Sissako’s genius as a filmmaker lies in a vision that is both capacious and intimate, that sees both grand, deterministic world-historical forces and individual folly and/or heroism at work. At the head of the local jihadist militia we do not find some wild-eyed lunatic muttering about Allah but a doleful Libyan named Abdelkerim (played by Tunisian-French actor Abel Jafri), whose dedication to the cause seems highly suspect. He is evidently educated, since he speaks French and a little English, he vainly attempts to conceal his chain-smoking from his subordinates, and he’s both fascinated and unsettled by the prophetic rantings of Timbuktu’s resident witch or madwoman (memorably portrayed by the Haitian dancer and actress Kettly Noël). While Abdelkerim is certainly not a sympathetic figure, given his lustful designs on Satima, he’s an altogether recognizable one – a mid-career, mid-level, semi-corrupt army officer, who’s looking out for No. 1.

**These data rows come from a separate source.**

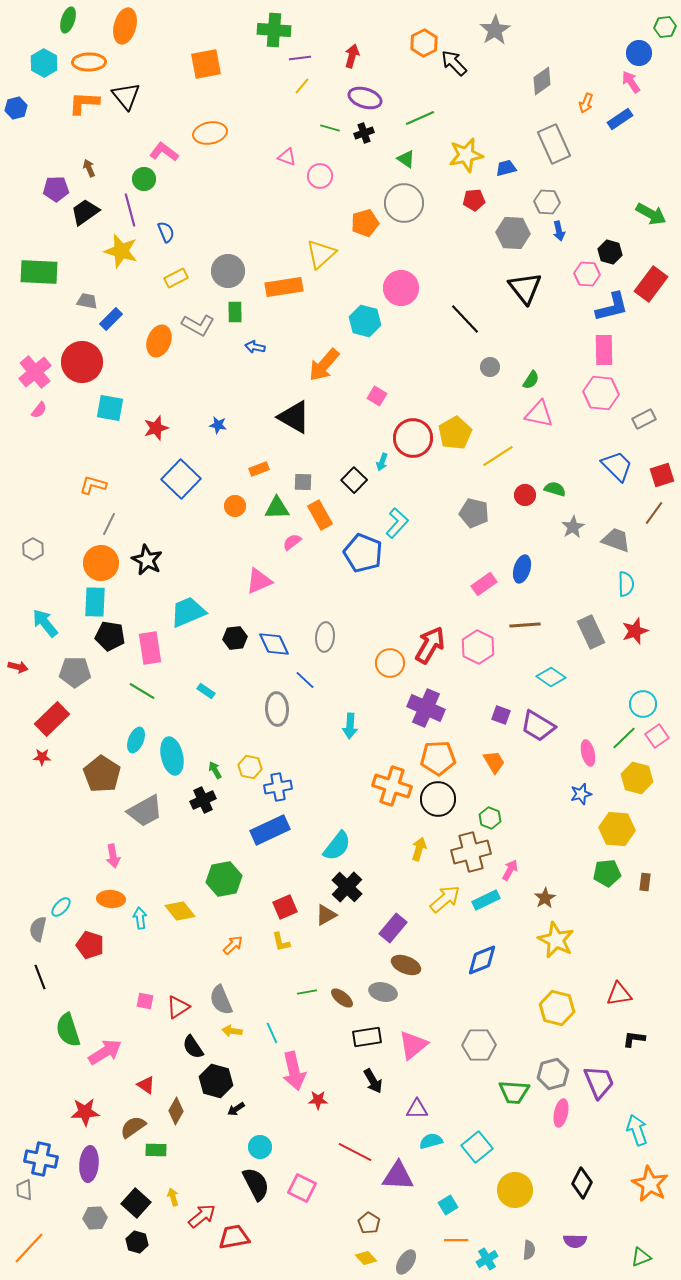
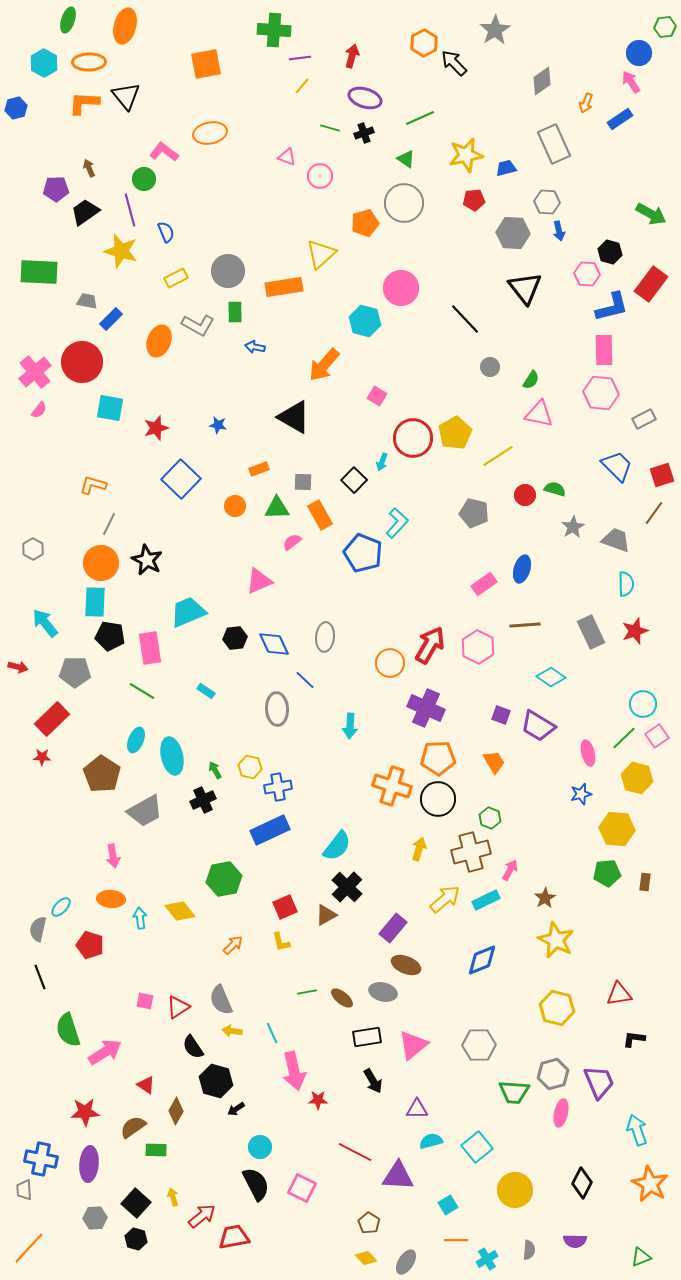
black hexagon at (137, 1242): moved 1 px left, 3 px up
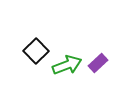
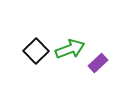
green arrow: moved 3 px right, 16 px up
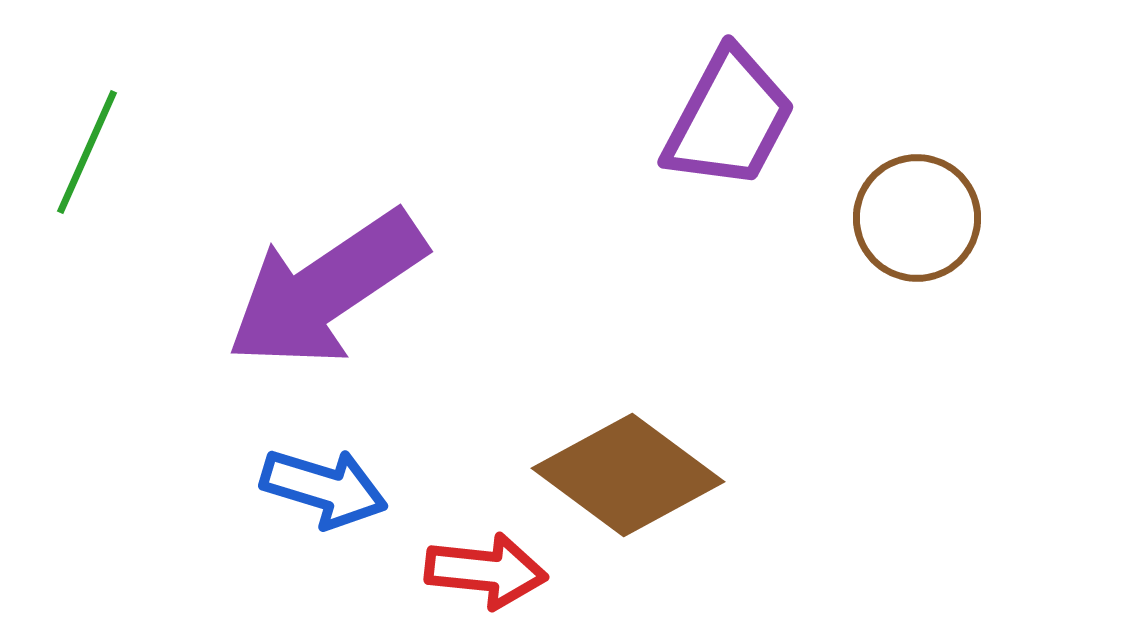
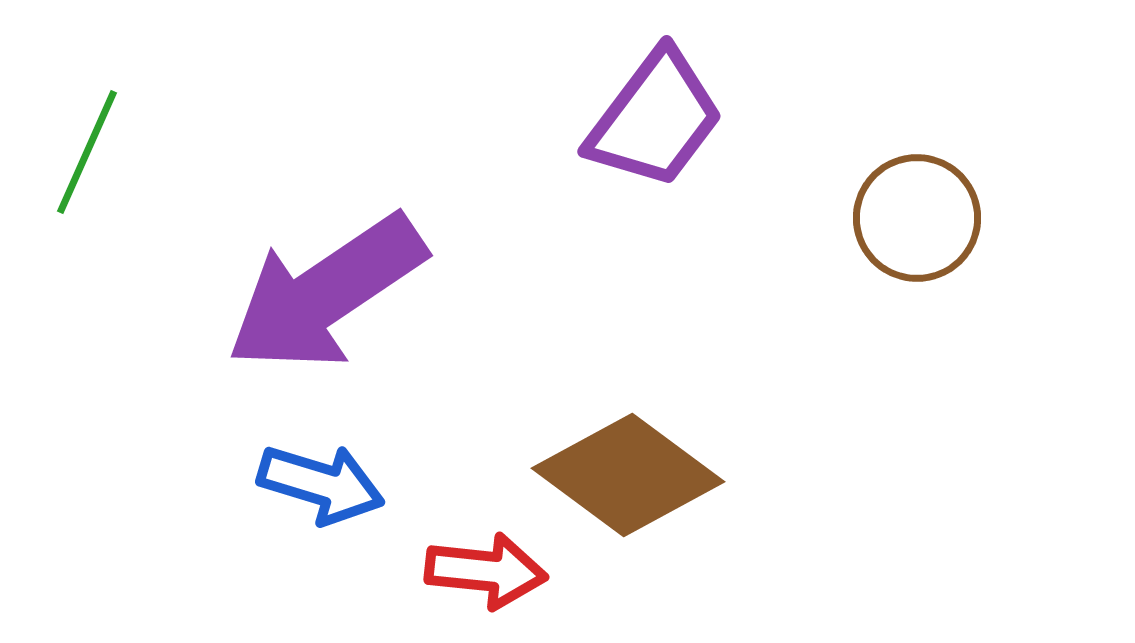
purple trapezoid: moved 74 px left; rotated 9 degrees clockwise
purple arrow: moved 4 px down
blue arrow: moved 3 px left, 4 px up
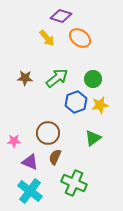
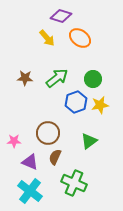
green triangle: moved 4 px left, 3 px down
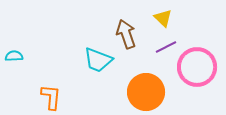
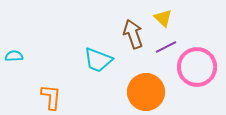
brown arrow: moved 7 px right
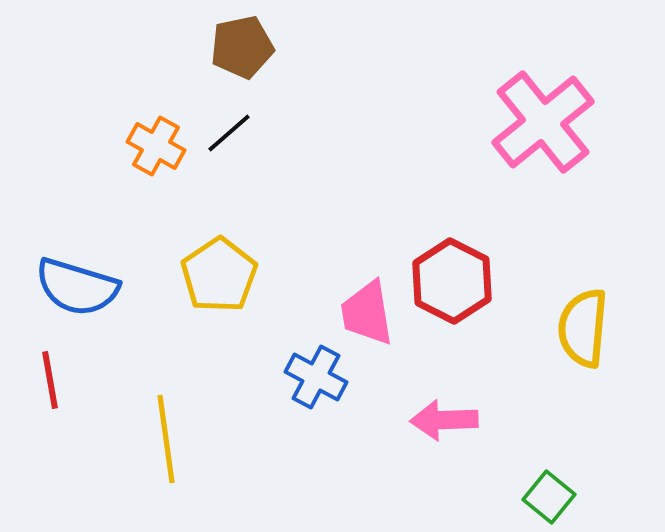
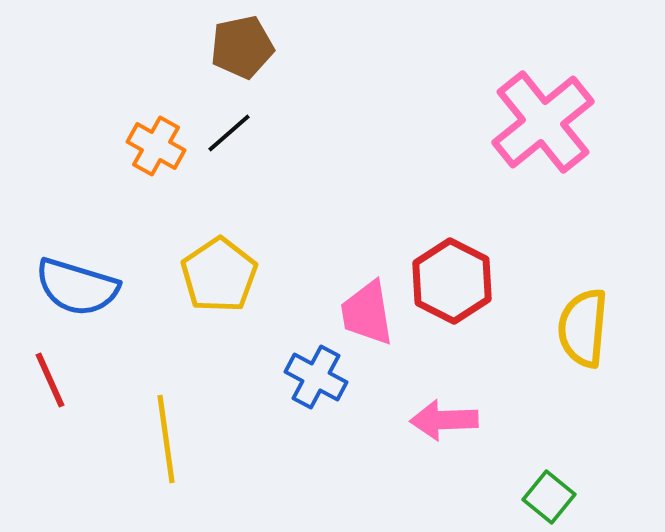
red line: rotated 14 degrees counterclockwise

I don’t want to say much about the details of Kidane’s collision with the small-minded tyranny of Timbuktu’s new rulers, because even at the level of melodrama “Timbuktu” is full of intense twists and turns. Let’s just say that it’s a sad and wrenching tale but also a tale of love and hope and the shared power of culture, one that suggests that over the long haul Africa’s people are stronger than any oppressive ideology. To view history from an African perspective, Sissako tells us, does not mean abandoning notions like complexity or irony or shared responsibility; the more important paradigm shift is about recognizing that Africans are not the victims or passive subjects of history, any more than “we” are. You wouldn’t know this from the movies, at least up till now, but Africans have been creating their own story all along, and can tell it for themselves.
”Timbuktu” is now playing at Film Forum and the Lincoln Plaza Cinema in New York, the Laemmle Royal in Los Angeles and the Sundance Kabuki in San Francisco. It opens Feb. 6 in Boca Raton, Fla., Encino, Calif., Fort Lauderdale, Fla., Irvine, Calif., Miami and Pasadena, Calif.; Feb. 7 in Columbus, Ohio; Feb. 13 in Berkeley, Calif., Huntington, N.Y., Phoenix, Pleasantville, N.Y., Seattle and Tucson, Ariz.; and Feb. 20 in Detroit and Portland, Ore., with more cities and home video to follow.